CDN

To Speed up Your Website with a CDN

Fast and smooth online experience is important for a webmaster. If you want to attract more visitors and keep the current visitors on your website, you have to make it. There are many methods to speed up website, but one the best ways should be using a CDN.

It can directly reduce the load of your server and bring faster page load times for your clients. That also has a good effect on building good image for your site. Today, we are going to detail this solution and introduce different tips applied to speed up website with a CDN.

Basic Knowledge about CDN

Before we start to introduce the skills to speed up your websites with a CDN, we would like to introduce some basic knowledge about CDN, giving you a general understanding about integrating a CDN in your website.
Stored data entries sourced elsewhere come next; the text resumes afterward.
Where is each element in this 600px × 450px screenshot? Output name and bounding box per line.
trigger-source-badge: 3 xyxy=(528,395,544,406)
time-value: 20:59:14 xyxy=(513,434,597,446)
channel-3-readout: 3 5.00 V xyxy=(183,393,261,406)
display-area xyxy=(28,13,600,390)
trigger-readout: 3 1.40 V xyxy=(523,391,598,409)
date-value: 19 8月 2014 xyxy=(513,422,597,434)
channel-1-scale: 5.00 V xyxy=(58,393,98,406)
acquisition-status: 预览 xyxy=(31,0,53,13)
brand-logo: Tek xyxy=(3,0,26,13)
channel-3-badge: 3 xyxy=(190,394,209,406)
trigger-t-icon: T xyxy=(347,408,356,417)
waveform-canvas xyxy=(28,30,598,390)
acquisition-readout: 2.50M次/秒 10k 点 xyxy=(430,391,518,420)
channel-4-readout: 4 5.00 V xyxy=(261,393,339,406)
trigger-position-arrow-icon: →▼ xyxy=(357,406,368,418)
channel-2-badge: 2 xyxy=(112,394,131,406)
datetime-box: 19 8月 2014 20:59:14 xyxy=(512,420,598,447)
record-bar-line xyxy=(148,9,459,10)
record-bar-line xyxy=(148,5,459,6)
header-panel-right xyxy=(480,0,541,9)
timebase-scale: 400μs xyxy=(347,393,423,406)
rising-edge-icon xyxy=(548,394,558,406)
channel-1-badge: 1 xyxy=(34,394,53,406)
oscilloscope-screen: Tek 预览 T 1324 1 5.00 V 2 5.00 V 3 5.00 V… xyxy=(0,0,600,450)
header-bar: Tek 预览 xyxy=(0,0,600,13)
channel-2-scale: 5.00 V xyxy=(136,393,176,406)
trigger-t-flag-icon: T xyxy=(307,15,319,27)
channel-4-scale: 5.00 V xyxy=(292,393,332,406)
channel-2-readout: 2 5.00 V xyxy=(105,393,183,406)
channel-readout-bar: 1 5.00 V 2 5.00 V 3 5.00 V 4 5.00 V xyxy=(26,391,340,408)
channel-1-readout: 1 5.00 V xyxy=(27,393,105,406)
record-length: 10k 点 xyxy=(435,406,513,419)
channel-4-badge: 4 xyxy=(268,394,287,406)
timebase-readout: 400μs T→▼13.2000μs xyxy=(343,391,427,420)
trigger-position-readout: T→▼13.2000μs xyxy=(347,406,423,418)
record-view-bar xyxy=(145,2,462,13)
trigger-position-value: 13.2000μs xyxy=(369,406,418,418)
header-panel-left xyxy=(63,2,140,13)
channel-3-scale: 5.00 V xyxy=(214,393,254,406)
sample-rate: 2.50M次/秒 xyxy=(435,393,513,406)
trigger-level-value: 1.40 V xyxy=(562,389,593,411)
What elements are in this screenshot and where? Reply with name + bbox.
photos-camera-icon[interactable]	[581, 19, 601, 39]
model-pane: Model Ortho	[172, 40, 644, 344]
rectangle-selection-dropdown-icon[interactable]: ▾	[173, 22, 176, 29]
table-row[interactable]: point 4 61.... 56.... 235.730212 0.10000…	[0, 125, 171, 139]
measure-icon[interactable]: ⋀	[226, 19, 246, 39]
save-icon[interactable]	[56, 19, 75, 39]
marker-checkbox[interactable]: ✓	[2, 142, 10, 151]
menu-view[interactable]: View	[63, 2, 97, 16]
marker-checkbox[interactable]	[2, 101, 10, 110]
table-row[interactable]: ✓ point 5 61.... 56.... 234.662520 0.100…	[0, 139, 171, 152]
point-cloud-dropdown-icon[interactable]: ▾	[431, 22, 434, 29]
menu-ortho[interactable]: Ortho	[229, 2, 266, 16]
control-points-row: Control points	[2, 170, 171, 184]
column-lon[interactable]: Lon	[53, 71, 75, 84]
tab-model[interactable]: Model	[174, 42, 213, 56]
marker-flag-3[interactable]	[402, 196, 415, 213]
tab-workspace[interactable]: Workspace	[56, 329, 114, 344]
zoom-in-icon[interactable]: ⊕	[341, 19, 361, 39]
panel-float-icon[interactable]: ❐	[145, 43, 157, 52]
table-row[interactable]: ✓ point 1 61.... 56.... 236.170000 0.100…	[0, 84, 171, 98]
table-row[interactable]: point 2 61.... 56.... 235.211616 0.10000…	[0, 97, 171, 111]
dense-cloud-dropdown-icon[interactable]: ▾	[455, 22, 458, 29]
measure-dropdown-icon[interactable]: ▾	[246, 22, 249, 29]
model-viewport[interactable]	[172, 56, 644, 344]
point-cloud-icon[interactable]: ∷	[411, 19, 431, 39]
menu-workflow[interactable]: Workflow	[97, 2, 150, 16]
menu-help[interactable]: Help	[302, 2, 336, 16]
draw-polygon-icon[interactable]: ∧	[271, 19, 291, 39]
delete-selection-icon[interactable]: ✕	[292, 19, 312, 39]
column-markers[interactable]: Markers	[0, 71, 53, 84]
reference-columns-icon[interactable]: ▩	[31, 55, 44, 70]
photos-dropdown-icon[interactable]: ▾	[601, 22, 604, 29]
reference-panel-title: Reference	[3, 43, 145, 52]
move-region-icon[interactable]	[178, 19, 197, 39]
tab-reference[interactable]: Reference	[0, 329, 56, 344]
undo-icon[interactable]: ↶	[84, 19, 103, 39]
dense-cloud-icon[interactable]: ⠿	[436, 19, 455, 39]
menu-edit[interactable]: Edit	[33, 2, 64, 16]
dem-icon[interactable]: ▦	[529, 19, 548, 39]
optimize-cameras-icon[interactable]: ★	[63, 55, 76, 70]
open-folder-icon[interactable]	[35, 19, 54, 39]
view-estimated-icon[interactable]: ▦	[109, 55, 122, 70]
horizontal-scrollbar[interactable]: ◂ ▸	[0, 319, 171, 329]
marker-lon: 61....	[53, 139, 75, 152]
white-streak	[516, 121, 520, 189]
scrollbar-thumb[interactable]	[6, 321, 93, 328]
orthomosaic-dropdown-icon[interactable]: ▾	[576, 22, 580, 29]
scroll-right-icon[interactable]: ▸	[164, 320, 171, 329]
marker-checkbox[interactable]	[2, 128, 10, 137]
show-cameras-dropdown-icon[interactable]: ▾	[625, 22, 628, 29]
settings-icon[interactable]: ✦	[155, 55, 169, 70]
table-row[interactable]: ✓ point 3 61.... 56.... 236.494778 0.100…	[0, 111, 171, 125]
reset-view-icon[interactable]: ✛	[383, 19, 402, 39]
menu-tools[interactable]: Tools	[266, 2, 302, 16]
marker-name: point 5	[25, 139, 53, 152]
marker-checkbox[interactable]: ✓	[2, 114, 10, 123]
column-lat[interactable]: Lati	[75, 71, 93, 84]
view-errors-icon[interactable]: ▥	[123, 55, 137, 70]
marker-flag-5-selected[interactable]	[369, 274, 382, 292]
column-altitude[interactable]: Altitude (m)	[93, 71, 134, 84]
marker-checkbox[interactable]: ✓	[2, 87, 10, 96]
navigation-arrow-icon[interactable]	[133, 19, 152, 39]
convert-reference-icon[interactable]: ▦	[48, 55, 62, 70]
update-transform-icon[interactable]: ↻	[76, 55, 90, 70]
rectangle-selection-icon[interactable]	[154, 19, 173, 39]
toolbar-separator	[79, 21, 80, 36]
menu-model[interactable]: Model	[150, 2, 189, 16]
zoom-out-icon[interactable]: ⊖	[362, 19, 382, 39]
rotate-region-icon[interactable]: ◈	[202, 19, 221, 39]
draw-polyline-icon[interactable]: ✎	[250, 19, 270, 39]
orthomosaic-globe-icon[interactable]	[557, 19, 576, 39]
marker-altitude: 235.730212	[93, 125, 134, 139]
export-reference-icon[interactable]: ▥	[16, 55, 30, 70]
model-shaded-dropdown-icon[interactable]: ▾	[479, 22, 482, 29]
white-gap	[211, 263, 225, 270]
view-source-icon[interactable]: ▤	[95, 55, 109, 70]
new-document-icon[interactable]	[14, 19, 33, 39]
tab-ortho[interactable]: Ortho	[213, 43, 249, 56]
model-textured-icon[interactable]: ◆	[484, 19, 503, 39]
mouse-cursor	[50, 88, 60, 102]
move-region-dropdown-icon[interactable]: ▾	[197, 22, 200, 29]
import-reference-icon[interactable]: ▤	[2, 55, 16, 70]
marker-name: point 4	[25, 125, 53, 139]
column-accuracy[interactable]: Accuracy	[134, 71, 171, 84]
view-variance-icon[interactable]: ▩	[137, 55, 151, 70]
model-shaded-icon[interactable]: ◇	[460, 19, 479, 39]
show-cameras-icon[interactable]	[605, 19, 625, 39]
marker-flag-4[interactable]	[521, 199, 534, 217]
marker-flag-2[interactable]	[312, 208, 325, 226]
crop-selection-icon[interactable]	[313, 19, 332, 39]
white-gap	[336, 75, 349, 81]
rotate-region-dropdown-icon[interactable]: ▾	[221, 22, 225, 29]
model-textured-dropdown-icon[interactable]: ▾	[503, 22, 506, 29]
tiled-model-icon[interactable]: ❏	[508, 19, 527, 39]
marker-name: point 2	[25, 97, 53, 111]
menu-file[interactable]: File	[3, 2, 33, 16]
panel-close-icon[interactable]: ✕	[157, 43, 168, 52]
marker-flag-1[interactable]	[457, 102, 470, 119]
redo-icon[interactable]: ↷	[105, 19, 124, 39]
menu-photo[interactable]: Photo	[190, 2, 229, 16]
Actually, it is very simple.

You just need to replace the URL of the static resource that your server serves up with a URL of those resources on a CDN. For instance, replace http://yoursite.com/img/feature.png with http://cdn.yourcdnprovider.com/img/feature.png. After doing it, the CDN supplier will host the feature.png.

Because the CDN will host the static resources, your content should be loaded on the CDN network. Generally, we find out two ways: the one is that you can upload the content manually; the other is that the CDN will fetch the content from original servers automatically. With the second way, the original server cannot be yours; with both ways, the resources will be remained till they are updated.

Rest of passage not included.